Cancer-Related Fatigue
- Systematic review of 3 RCTs: No evidence supporting carnitine supplementation.
Cardiotoxicity
- Two small RCTs: Conflicting results, one showed no effect, one showed reduced cardiac events. Inconclusive evidence.
Sexual Dysfunction Post-Chemotherapy
- One RCT (n=96): Significant improvement in erectile function with L-carnitine, moderate certainty of results.
Cancer Cachexia
- One RCT (n=72): Improved BMI and nutritional status, moderate certainty of results.
Safety
The available clinical data suggest that L-carnitine is generally well tolerated and has been safely used in clinical trials at doses from 250mg to 6g per day for up to six months. Interactions with thyroid medications have been reported. See “warnings” about CIPN increase.
Description and background
L-carnitine (LC) is a naturally occurring chemical compound found in humans, most animal species, numerous microorganisms and plants. LC is a major component of carnitine stored in the human body. It is both absorbed from food and synthesised from the two amino acids lysine and methionine. Most of the body’s carnitine is located within skeletal muscles, where it is crucial for the supply of energy by the beta-oxidation of fatty acids. It also plays an important role in the stress response by modulating inflammatory and oxidative processes.

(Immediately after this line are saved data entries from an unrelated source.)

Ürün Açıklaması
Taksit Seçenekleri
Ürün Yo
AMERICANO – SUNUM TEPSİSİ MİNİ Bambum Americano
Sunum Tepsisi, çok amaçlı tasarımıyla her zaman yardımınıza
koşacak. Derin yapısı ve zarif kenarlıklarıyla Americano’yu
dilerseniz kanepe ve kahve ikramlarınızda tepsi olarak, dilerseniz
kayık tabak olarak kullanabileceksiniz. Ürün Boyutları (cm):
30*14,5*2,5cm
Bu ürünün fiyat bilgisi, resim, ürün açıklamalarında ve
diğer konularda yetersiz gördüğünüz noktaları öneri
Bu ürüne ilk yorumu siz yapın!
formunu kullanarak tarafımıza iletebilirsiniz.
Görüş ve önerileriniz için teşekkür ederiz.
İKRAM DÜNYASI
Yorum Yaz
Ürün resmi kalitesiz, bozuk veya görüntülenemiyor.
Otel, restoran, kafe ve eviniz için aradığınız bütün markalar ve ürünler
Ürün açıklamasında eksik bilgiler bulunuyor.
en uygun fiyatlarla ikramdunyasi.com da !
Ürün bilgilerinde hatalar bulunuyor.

Sources of L-carnitine are animal products, particularly red meat but also poultry, fish and dairy products. (ODS 2023, NatMed 2025) For supplementation or pharmacological purposes, LC is available in capsule, tablet or powder form for oral use and as a solution for intravenous administration.

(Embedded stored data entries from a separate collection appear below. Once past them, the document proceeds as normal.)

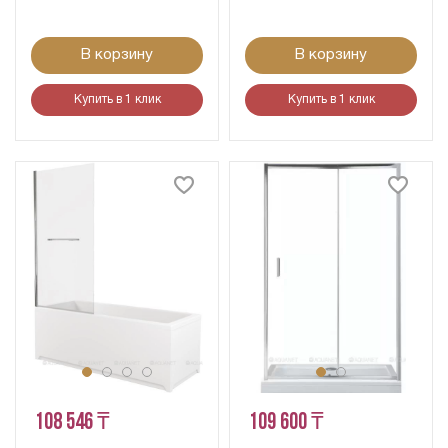
В корзину
В корзину
Купить в 1 клик
Купить в 1 клик
108 546 ₸
109 600 ₸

The name carnitine comes from the Latin word for meat (‘caro, carnis’), as it was first discovered in muscle tissue. (Bremer 1983) Other names include: Levocarnitine, Carnitor, Carnitene, Carnitine and Vitamin BT (obsolete term).

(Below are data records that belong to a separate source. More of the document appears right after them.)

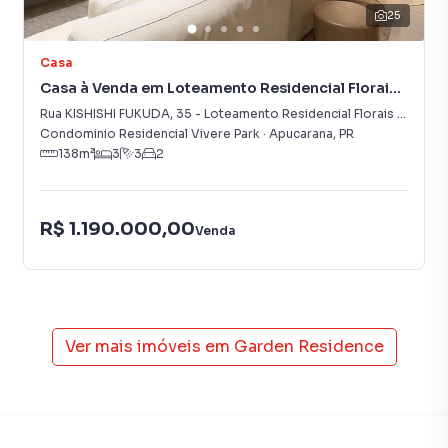
25
Casa
Casa à Venda em Loteamento Residencial Florais
Do Lago
Rua KISHISHI FUKUDA
,
35
-
Loteamento Residencial Florais Do Lago
Condominio Residencial Vivere Park
·
Apucarana
,
PR
138
m²
3
3
2
R$ 1.190.000,00
Venda
Ver mais imóveis em
Garden Residence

Ingredients and quality issues
Most carnitine supplements in Europe contain LC, but preparations containing the esterified forms acetyl-L-carnitine (ALC) and propionyl-L-carnitine (PLC) are also available over the counter. ALC is best absorbed by the intestine. As L-carnitine is not considered an essential nutrient, no recommended daily allowance or other dietary reference values have been established. (ODS 2023)
Alleged indications
Supplemental LC is mainly used to treat L-carnitine deficiency caused by certain genetic diseases or other disorders. Its role is also being investigated for Alzheimer’s disease and dementia, cardiovascular and peripheral artery disease, insulin resistance and diabetes, infertility, osteoarthritis, athletic performance enhancement, and weight loss. (ODS 2023)
In the context of cancer, supplementation with LC has been claimed to protect organs from chemo- and radiotherapy-related toxicities, to alleviate cancer-related fatigue and cancer anorexia-cachexia syndrome. However, current guidelines do not recommend L-carnitine for cancer-related fatigue (Bower 2024, S3-Leitlinie) and advise against its use for preventing chemotherapy-induced peripheral neuropathy (Loprinzi 2020, Lyman 2018).
Application and dosage
For supplementation or pharmacological purposes, LC is available in capsule, tablet or powder form for oral use and as a solution for intravenous administration. The usual dosages used in clinical studies range from 250 mg to 6 g per day (NatMed 2025).
Mechanism of action
L-Carnitine plays a central role in supporting mitochondrial energy production and reducing oxidative stress.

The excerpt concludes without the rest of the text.